My argument is that: Direct Procurement Method is only applicable on ground of urgency or emergency when life and property are threatened and other methods are not practical. Lack of “reasonable” substitutes does not hold any water.
According to Section (74), a procuring entity may use direct procurement if the following are satisfied:
- There is only one person who can supply goods, works or services
- There is no reasonable alternative or substitute
- There is urgency (life and property threatened) and other available Procurement Methods are impractical.

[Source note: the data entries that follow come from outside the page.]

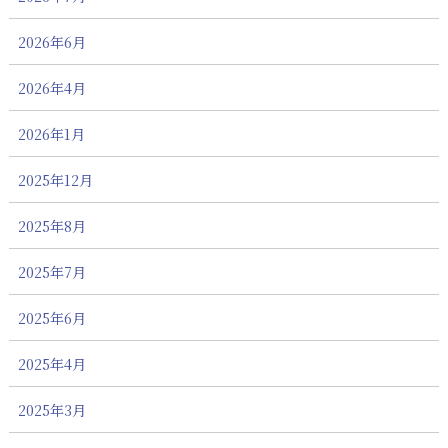
2026年6月
2026年4月
2026年1月
2025年12月
2025年8月
2025年7月
2025年6月
2025年4月
2025年3月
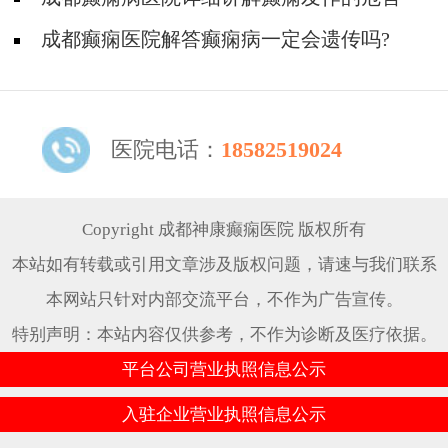
成都癫痫医院解答癫痫病一定会遗传吗?
医院电话：
18582519024
Copyright 成都神康癫痫医院 版权所有
本站如有转载或引用文章涉及版权问题，请速与我们联系
本网站只针对内部交流平台，不作为广告宣传。
特别声明：本站内容仅供参考，不作为诊断及医疗依据。
平台公司营业执照信息公示
入驻企业营业执照信息公示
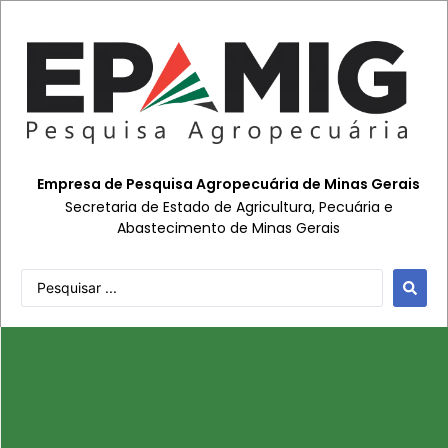
Empresa de Pesquisa Agropecuária de Minas Gerais
Secretaria de Estado de Agricultura, Pecuária e
Abastecimento de Minas Gerais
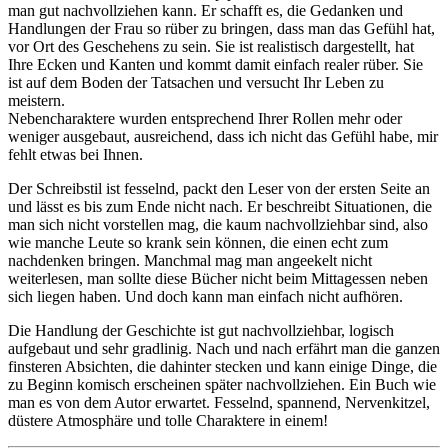
man gut nachvollziehen kann. Er schafft es, die Gedanken und
Handlungen der Frau so rüber zu bringen, dass man das Gefühl hat,
vor Ort des Geschehens zu sein. Sie ist realistisch dargestellt, hat
Ihre Ecken und Kanten und kommt damit einfach realer rüber. Sie
ist auf dem Boden der Tatsachen und versucht Ihr Leben zu
meistern.
Nebencharaktere wurden entsprechend Ihrer Rollen mehr oder
weniger ausgebaut, ausreichend, dass ich nicht das Gefühl habe, mir
fehlt etwas bei Ihnen.
Der Schreibstil ist fesselnd, packt den Leser von der ersten Seite an
und lässt es bis zum Ende nicht nach. Er beschreibt Situationen, die
man sich nicht vorstellen mag, die kaum nachvollziehbar sind, also
wie manche Leute so krank sein können, die einen echt zum
nachdenken bringen. Manchmal mag man angeekelt nicht
weiterlesen, man sollte diese Bücher nicht beim Mittagessen neben
sich liegen haben. Und doch kann man einfach nicht aufhören.
Die Handlung der Geschichte ist gut nachvollziehbar, logisch
aufgebaut und sehr gradlinig. Nach und nach erfährt man die ganzen
finsteren Absichten, die dahinter stecken und kann einige Dinge, die
zu Beginn komisch erscheinen später nachvollziehen. Ein Buch wie
man es von dem Autor erwartet. Fesselnd, spannend, Nervenkitzel,
düstere Atmosphäre und tolle Charaktere in einem!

I want to indicate that the above section was an attempt to borrow from the discipline of economics, specifically “Monopoly”. In elementary economics you will learn that there is no such a thing as Pure Monopoly. It is simply hypothetical. However, for discussion purpose, the graphical representation of monopoly is as follows:
The above diagram shows that the demand is inelastic and a monopoly is able to charge any price and because there are no substitutes, consumers will continue to buy the item at whatever price. Such a situation never exists in the real world.
Perfect Vs Imperfect Substitute (The so called reasonable substitutes)
In the Act, 2005 the term used is “reasonable” substitutes while in economics the terms used are Perfect/imperfect substitutes. The term perfect or imperfect substitute is more objective than “reasonable’ which is highly subjective. In any case only PPOA has final say of what is reasonable substitute. There would always “exist” reasonable substitutes and therefore direct procurement will not hold on ground of absence of reasonable alternatives.
Urgency or emergency (Section 74) seems to remain the only ground for direct procurement as long as it is not “induced”. For clarity, urgency refers to situations where life and property are imminently threatened and immediate procurement action is required. This is the only tenable justification for single-sourcing.